However, against horde armies they are incredibly effective and can quickly wipe the table clean of those nasty orks, nids, cultists or guardsmen. I've also employed them to good effect clearing those random tactical squads left just behind the mid table away from objectives. 

So, mixed results. The vehicles don't have a lot of staying power, so if those Dark Eldar get close enough to lance you, you've probably had it. However, with enough deterrents or scary things like hellhounds, melta mechanised vets or sacrificial sentinels, they may be left alone long enough to make a big difference.

Fiction wise, the artillery doesn't differ too much from what was seen in WW1 and WW2 (guard wise). Good references are the Western Front WW1 like Sainte-Brettenous and Ypres, and from WW2 Monte Casino and the Africa Campaigns, especially the sieges of Tobruk. The Guard is vast and if you wanted, you could make your army a Gun Regiment plus rear area security team that just has the bad luck to have been left at the front of the line during every single battle they've fought in... tough luck to those guys!


----------



## Chaplain-Grimaldus (Aug 4, 2013)

That or it constantly has the misfortune of being attacked by the most sneaky flanking enemies!

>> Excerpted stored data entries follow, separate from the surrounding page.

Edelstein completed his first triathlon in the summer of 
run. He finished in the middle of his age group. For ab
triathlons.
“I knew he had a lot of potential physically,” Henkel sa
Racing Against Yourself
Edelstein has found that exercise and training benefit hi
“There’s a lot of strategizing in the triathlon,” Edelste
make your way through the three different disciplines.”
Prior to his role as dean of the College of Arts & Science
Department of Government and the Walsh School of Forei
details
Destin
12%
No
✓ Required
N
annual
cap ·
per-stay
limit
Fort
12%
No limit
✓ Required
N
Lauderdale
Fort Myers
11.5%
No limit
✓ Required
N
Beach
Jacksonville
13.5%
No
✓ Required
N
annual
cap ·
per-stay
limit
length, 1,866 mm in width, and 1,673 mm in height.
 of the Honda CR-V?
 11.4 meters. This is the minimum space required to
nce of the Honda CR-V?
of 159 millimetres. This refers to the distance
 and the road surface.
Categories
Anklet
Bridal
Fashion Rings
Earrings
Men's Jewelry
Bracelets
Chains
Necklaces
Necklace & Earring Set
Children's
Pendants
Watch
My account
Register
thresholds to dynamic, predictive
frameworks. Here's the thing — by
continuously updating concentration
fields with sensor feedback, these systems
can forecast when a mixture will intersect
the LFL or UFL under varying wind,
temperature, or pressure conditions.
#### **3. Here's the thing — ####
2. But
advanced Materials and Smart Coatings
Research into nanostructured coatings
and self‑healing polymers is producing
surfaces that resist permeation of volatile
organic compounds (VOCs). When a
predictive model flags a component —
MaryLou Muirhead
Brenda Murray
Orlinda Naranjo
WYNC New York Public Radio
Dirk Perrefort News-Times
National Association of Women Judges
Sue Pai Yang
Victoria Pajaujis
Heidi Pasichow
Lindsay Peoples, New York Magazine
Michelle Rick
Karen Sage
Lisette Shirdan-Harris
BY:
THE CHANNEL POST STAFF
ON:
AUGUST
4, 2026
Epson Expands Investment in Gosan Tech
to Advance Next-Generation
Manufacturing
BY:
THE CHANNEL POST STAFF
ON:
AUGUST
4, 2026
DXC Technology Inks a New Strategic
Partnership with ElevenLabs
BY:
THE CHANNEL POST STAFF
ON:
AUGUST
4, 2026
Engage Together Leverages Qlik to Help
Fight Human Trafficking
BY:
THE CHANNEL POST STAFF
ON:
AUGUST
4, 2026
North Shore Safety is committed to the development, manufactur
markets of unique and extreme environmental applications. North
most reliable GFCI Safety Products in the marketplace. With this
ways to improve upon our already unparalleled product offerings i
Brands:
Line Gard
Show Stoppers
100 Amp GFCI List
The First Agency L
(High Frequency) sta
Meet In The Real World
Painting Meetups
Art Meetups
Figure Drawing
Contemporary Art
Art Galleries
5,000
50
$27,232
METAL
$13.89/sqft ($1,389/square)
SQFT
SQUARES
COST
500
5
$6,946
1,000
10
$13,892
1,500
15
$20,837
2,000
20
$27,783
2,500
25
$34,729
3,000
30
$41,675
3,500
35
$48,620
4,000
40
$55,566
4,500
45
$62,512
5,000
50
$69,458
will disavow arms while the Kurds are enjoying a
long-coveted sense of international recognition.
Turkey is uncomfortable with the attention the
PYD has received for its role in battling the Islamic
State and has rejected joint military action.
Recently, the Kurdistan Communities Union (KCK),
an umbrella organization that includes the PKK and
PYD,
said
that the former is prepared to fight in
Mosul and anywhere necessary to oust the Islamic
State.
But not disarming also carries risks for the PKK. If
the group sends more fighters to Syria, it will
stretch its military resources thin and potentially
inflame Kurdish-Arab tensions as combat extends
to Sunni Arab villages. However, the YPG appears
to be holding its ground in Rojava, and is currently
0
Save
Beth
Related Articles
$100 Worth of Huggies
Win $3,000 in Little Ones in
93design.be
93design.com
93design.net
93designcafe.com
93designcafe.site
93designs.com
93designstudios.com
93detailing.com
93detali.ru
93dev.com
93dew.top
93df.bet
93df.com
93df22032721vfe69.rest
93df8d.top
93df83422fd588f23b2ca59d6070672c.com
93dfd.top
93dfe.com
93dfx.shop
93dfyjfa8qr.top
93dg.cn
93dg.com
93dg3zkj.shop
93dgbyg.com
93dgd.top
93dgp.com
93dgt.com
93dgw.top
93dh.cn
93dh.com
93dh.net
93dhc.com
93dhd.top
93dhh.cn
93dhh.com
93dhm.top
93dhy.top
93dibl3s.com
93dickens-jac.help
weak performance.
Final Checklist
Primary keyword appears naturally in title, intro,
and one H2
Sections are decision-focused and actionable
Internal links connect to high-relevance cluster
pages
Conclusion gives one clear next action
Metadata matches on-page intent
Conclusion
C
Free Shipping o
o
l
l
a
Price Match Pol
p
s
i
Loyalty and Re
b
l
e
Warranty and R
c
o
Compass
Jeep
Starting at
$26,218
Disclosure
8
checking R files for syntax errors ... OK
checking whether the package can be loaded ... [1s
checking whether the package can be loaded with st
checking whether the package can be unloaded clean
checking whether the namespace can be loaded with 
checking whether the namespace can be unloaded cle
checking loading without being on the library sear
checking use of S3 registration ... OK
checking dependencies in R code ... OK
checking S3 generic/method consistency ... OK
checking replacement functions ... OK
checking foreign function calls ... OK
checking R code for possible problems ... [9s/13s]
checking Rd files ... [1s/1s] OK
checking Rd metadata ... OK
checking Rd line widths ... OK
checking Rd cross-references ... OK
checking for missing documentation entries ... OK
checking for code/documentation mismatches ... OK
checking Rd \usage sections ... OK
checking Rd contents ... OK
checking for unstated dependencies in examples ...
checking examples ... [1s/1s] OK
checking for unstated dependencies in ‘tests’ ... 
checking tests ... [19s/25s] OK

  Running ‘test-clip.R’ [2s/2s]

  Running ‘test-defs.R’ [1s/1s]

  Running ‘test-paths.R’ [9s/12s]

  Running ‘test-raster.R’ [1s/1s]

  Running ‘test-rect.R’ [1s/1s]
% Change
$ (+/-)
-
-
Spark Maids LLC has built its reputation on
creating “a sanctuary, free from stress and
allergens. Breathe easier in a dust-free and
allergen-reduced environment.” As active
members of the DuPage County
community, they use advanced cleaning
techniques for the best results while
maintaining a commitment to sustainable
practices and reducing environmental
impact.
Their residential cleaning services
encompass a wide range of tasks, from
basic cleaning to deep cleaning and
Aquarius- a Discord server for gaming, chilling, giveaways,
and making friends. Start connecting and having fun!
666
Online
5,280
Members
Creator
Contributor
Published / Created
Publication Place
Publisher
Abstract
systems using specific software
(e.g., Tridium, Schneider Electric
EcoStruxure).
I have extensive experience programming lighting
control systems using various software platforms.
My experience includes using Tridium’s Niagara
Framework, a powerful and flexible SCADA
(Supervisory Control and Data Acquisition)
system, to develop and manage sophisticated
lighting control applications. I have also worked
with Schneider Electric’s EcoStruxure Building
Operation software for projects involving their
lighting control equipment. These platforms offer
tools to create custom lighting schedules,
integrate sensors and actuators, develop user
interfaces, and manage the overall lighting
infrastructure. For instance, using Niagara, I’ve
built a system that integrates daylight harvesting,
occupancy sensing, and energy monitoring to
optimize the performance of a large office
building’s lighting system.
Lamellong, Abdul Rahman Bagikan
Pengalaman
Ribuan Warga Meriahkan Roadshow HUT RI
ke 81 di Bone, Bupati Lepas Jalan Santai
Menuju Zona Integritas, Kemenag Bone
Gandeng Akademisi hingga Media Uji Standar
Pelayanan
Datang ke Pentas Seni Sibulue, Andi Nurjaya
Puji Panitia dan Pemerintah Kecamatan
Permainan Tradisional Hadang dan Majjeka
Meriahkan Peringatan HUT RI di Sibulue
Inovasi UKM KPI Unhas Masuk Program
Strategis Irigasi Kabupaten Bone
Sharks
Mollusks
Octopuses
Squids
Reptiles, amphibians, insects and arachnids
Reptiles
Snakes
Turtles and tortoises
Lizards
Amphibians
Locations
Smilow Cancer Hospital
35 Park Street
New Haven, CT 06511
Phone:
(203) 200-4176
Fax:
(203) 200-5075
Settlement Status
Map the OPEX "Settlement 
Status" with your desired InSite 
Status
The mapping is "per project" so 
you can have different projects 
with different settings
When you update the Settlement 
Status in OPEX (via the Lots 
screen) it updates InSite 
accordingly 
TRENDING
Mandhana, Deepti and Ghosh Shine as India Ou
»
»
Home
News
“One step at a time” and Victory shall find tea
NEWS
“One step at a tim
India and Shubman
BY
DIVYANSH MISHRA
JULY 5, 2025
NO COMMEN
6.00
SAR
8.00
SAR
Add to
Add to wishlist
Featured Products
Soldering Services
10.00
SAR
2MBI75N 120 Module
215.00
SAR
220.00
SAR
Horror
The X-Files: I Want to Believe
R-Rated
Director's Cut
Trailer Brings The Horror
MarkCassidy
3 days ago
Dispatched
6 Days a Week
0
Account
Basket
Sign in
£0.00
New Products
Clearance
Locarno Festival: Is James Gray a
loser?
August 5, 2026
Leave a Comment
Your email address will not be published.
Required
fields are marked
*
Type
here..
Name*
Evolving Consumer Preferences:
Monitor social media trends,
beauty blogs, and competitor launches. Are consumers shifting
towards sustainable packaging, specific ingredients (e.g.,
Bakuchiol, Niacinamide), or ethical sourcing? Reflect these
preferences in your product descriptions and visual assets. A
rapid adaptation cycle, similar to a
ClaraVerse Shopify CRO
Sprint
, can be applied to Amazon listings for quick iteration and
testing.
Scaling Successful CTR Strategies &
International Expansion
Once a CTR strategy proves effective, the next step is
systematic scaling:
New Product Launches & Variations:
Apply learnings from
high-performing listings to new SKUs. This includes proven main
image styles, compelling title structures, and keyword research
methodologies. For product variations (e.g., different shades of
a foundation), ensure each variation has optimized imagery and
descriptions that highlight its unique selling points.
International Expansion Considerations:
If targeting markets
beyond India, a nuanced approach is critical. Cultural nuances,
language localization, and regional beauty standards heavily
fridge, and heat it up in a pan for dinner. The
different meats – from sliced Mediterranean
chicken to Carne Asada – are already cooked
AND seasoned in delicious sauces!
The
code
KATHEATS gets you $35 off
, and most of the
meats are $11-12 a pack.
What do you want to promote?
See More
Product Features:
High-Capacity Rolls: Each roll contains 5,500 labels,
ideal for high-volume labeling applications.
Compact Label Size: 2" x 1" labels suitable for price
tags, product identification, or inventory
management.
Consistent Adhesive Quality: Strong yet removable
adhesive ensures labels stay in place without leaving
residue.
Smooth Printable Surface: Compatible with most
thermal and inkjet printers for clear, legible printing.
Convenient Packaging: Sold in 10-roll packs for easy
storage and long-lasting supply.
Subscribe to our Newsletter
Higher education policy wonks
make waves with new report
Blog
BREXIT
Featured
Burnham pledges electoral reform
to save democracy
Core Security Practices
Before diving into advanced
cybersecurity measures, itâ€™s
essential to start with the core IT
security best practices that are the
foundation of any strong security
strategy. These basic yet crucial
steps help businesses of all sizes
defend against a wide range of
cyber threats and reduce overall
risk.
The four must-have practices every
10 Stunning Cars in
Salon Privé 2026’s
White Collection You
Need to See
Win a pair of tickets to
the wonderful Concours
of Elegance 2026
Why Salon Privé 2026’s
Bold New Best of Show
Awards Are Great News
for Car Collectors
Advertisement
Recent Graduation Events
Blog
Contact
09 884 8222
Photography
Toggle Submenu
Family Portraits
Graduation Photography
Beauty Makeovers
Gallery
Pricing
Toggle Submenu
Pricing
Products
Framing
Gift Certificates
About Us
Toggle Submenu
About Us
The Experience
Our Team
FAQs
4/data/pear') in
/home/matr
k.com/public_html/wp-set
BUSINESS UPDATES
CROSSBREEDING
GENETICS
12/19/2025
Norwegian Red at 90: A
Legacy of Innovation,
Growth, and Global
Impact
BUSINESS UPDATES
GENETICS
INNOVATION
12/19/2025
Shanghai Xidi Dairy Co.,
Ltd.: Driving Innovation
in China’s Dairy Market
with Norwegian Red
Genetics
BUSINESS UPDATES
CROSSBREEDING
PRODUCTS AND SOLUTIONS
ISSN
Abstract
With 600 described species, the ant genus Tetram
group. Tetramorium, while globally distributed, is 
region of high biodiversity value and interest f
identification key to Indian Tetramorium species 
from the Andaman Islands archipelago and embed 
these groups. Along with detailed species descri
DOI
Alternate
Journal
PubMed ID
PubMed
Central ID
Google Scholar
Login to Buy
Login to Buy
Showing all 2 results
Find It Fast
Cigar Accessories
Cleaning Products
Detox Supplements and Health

If you want a real world account on what it is like to be on the receiving end of an indirect barrage (Ugl, Mortar, Chinese rockets and Rpg) and having artillery fire support in combat (105, GMLRS missiles) then PM me and I will be happy to talk about it, just not here


----------



## Old Man78 (Nov 3, 2011)

"One wages war with artillery" Napoleon

"Artillery is the god of war" Stalin, me thinks


----------